Even more annoying are the comments. 1000 comments of various permutations of, “Yes! That is me, are you spying on me?” *groan*
I see people using their personality type to excuse poor behavior, much like I occasionally see people use anxiety to do the same. Maybe it is the INFJ-style perfectionist in me to not accept that in myself or others. None of us are perfect, and we all screw up, but these kinds of excuses are too easy and shift responsibility.
“Muh mental illness” has never been an acceptable excuse when I don’t behave very well. How can someone who absolutely hates himself hold himself to a higher standard than normal people?
Self-improvement is one of my things. Even if it happens so slowly no one can notice it. As Popeye says “I yam what I yam” and a particularly smart and kind redheaded Russian told me that I cannot change who I am. That is probably true. Still, I am stubborn and try to do things even when I am told I cannot and should not. Especially when I am told I can not. I probably need to change more than is possible to be an acceptable person.
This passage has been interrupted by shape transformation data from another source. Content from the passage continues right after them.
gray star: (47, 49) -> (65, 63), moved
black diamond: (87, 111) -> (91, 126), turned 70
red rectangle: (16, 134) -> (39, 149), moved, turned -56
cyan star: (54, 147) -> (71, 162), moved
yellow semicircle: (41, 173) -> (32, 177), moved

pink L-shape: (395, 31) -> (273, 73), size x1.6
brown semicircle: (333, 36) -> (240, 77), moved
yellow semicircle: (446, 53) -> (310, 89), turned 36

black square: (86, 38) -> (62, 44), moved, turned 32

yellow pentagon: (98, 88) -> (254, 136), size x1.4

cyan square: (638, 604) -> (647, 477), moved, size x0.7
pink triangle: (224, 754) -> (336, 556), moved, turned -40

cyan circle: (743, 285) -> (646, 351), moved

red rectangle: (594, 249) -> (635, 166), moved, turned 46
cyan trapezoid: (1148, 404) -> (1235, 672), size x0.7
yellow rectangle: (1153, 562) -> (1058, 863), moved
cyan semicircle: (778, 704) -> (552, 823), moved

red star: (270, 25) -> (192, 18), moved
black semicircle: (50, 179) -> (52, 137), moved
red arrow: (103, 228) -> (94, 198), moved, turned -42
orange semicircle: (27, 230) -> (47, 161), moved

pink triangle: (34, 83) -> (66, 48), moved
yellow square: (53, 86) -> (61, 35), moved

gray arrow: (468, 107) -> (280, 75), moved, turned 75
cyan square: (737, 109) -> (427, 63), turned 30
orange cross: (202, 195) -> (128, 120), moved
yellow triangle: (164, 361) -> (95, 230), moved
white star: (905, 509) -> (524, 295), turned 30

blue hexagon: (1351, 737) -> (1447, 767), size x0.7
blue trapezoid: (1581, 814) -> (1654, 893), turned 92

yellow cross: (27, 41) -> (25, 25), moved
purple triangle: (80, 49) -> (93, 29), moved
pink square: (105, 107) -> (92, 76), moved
I am not so much of a perfectionist that I would try to do the impossible, maybe. Perhaps I can be an improved me? I think anyone who knows me or has just read all my drivel here would agree that I need to improve myself.
If this can not be done, what is the point of cataloging personality types and the entire psychology and self-help industry?
Well, other than generating as much money as possible.
“Understanding our personalities makes it significantly easier to change the things within our grasp. This is the whole point of studying various frameworks! Some people resist personality frameworks because they say such frameworks put them in a box. I’ve found that understanding my personality helps me step out of the box I’m trapped in. When I understand myself, I can get out of my own way.”
Anne Bogel, Reading People: How Seeing the World through the Lens of Personality Changes Everything
The non-INFJ in me says, why bother?
I am kind to everyone I interact with, and that hasn’t helped me much. I have been told that I am more than I give myself credit for, and a few people have said they see me very differently than I see myself.
They never enumerate those differences.
How is that possible when the end result matches my self-image?
They all meant it in positive ways, but I can count in decades instead of years, months, or days since I have had friends in real life. Clearly, I am getting in my own way, maybe. I am not sure. Is self-doubt my friend or enemy? Minds have been known to be very protective of themselves. If I have a wrong self-image is it possible to accurately evaluate myself? If my self-image is correct, even if it is negative, is it possible to accurately self-evaluate and correct things? Are the reasons I might think poorly yet accurately about myself wrong?
There is always a creature in my mind that is pulling me down and that might just be where I belong.
Still, there are some bits of wisdom to be gleaned from these articles. What is lacking from them are ways to mitigate personality quirks. Like mental illness symptoms, there is value in realizing what personality quirks can cause issues and how to minimize them as much as possible. I wish I knew exactly how my personality flaws trip me up daily. Those flaws also become magnified when mixed with my anxiety, depression, and paranoia. I am working on methods that I can use to do just that and will report if I have something workable.
What I have learned so far is that there is some value in understanding my generic personality type.
Knowing why I do something or act a certain way is the key in honestly evaluating myself and try to change what needs to be changed if it can be. There are various online tests, and I would recommend that everyone takes several of them. I am not sure how valuable it is to take just one of them, but if you can get a cluster of data you might have a good starting point.
If I could remember the name of the psychiatrist, I would write him a letter of apology for thinking all those sarcastic thoughts.